Во всяком случае, я совершенно отчетливо помню наше вселение, вернее вхождение. Конечно, никакого понятия о летоисчислении я не имела в это время. И тридцать шестой год прозвучал, обозначился много позже, когда я уже подростком ловила всякую семейную хронологию в разговорах взрослых. А вот время года определила моя память: тепло, сыро, пасмурно. Влажные пятна вчерашнего дождя на асфальте. Так бывает в конце марта, начале апреля. «Как раз накануне моего дня рождения», – констатирую я уже сегодня. Те самые сакраментальные три года! Теперь картинка.
Мы идём (кто мы? людей я не вижу), сегодня могу предположить, что вела нас мама. Она уже тут бывала, когда определялась с обменом, оформляла документы, получала ордер. И, конечно, присутствует бабушка, будущая блюстительница семейного очага.

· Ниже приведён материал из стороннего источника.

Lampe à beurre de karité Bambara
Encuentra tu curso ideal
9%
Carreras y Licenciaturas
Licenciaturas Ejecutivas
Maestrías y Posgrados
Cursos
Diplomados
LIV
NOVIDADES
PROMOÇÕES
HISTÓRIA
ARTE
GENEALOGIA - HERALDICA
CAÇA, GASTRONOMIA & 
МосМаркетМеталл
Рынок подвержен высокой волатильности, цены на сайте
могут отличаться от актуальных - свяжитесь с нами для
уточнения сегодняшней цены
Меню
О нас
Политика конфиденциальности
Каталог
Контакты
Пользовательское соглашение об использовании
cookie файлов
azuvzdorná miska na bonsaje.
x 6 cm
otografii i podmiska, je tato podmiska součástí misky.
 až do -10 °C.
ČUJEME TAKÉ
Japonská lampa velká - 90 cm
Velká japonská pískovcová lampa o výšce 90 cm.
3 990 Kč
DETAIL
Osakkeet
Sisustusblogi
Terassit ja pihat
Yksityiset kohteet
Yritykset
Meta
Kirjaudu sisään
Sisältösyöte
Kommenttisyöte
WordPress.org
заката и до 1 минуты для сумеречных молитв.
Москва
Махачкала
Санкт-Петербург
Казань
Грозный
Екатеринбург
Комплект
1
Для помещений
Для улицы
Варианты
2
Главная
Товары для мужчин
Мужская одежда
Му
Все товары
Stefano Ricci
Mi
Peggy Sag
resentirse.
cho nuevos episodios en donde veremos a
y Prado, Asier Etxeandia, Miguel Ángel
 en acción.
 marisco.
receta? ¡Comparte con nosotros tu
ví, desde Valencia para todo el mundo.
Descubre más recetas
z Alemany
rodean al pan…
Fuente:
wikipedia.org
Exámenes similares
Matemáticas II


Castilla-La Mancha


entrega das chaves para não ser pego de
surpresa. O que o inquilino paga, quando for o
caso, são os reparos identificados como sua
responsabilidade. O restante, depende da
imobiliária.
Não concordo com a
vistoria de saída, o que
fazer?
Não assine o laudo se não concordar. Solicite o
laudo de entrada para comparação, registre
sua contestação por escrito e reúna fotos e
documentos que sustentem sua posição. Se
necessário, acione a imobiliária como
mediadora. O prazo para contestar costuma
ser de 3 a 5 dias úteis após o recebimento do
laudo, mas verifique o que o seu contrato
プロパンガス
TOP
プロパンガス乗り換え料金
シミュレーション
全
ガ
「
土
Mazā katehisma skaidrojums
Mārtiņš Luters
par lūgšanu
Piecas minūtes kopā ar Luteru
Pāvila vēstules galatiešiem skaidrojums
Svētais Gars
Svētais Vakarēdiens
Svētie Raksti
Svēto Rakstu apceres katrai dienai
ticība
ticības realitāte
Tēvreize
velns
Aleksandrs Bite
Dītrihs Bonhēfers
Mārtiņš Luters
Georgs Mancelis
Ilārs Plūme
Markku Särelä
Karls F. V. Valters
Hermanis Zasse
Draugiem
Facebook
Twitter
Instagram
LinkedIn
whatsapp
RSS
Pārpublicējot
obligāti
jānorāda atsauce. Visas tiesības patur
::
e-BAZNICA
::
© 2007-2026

Но я на них не обращаю внимания. Меня интересует только новый дом, «Новый Быт». Это я с НИМ встречаюсь… Иду по левой стороне Мало-Садовой, миную высокое, в классическом стиле дореволюционное здание и с удивлением спотыкаюсь об эту серую кирпичную причуду архитектора Григорьева, которая поражает меня высотой. Хотя многоэтажные дома я уже видела… Да вот только что… Но «Новый Быт» куда выше – целых пять полноценных этажей. А какое обилие окон рассыпано по стенам! Если в соседнем здании окна смахивают на большие глаза, то в «Новом Быте» – на крупные, частые оспины.

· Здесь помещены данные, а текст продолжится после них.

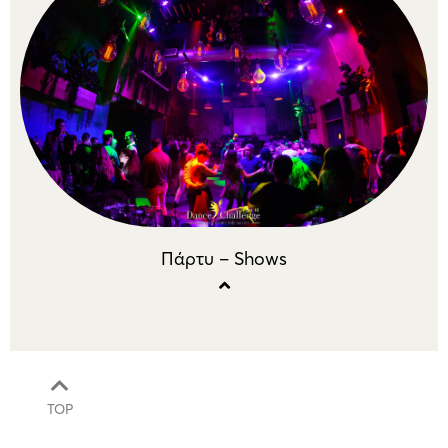
Πάρτυ – Shows
TOP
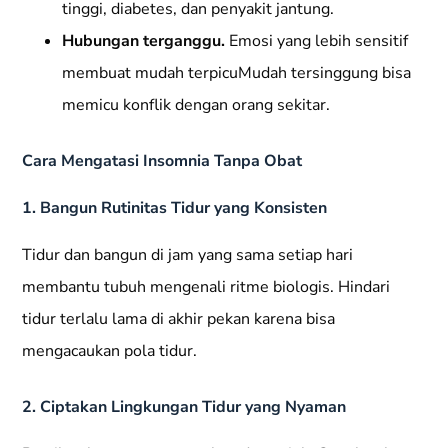
tinggi, diabetes, dan penyakit jantung.
Hubungan terganggu.
Emosi yang lebih sensitif
membuat mudah terpicuMudah tersinggung bisa
memicu konflik dengan orang sekitar.
Cara Mengatasi Insomnia Tanpa Obat
1. Bangun Rutinitas Tidur yang Konsisten
Tidur dan bangun di jam yang sama setiap hari
membantu tubuh mengenali ritme biologis. Hindari
tidur terlalu lama di akhir pekan karena bisa
mengacaukan pola tidur.
2. Ciptakan Lingkungan Tidur yang Nyaman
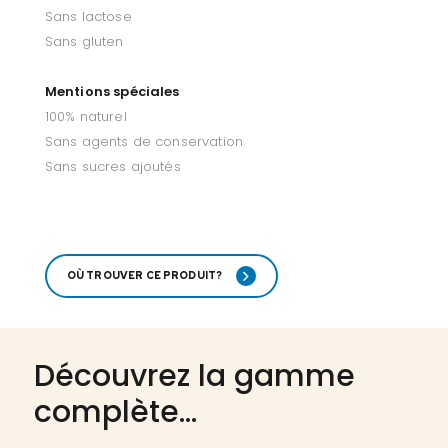
Sans lactose
Sans gluten
Mentions spéciales
100% naturel
Sans agents de conservation
Sans sucres ajoutés
OÙ TROUVER CE PRODUIT?
Découvrez la gamme
complète...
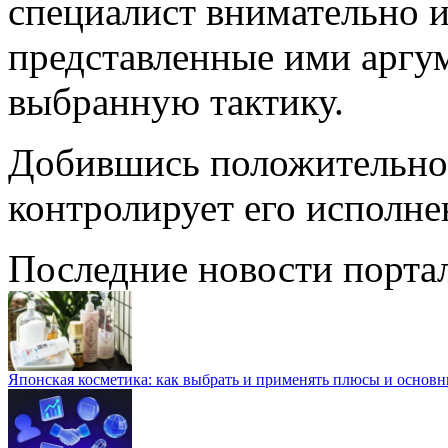
специалист внимательно 
представленные ими аргу
выбранную тактику.
Добившись положительног
контролирует его исполне
Последние новости порта
Японская косметика: как выбрать и применять плюсы и основн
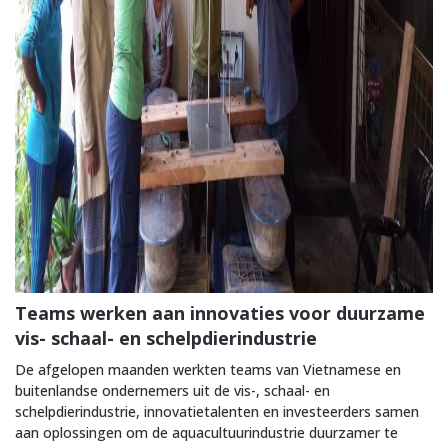
Teams werken aan innovaties voor duurzame
vis- schaal- en schelpdierindustrie
De afgelopen maanden werkten teams van Vietnamese en
buitenlandse ondernemers uit de vis-, schaal- en
schelpdierindustrie, innovatietalenten en investeerders samen
aan oplossingen om de aquacultuurindustrie duurzamer te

Но главное – эти зигзаги, эта гармошка, которой дом преграждает нам путь, а потом отступает назад, образует ущелье для пещеры (подъезда). Мимо первого ущелья мы проходим, не задерживаясь. Минуем ещё один выступ… А вот теперь – поворот. Асфальтовая ленточка вильнула на девяносто градусов от асфальтового же тротуара по направлению к подъезду. И я отчётливо вижу даже сегодня её прямизну, а также обрамляющие дорожку два треугольника вскопанной почвы. С моим ставропольским садовым опытом я догадываюсь – здесь будут посажены цветы (так и случилось).
Асфальтовая речка, вопреки законам природы, не падает вниз, а упирается в ступеньки шестого подъезда, проходного, как и восьмой, которым мы только что пренебрегли (номера подъездов и их особенности будут изучены потом). И совершив несколько подъёмов-спусков по внутриклеточному лабиринту (подъезды в «Новом Быте» почему-то называются «клетками»), мы выходим в громадный, протяжённый двор. Поворачиваем направо и ещё раз направо, и вступаем в пятую, нашу собственную, непроходную «клетку». Опять пещера между двух скал. Но внутри пещеры, в ее глубине, в квартире, оказалось очень светло, тепло и уютно.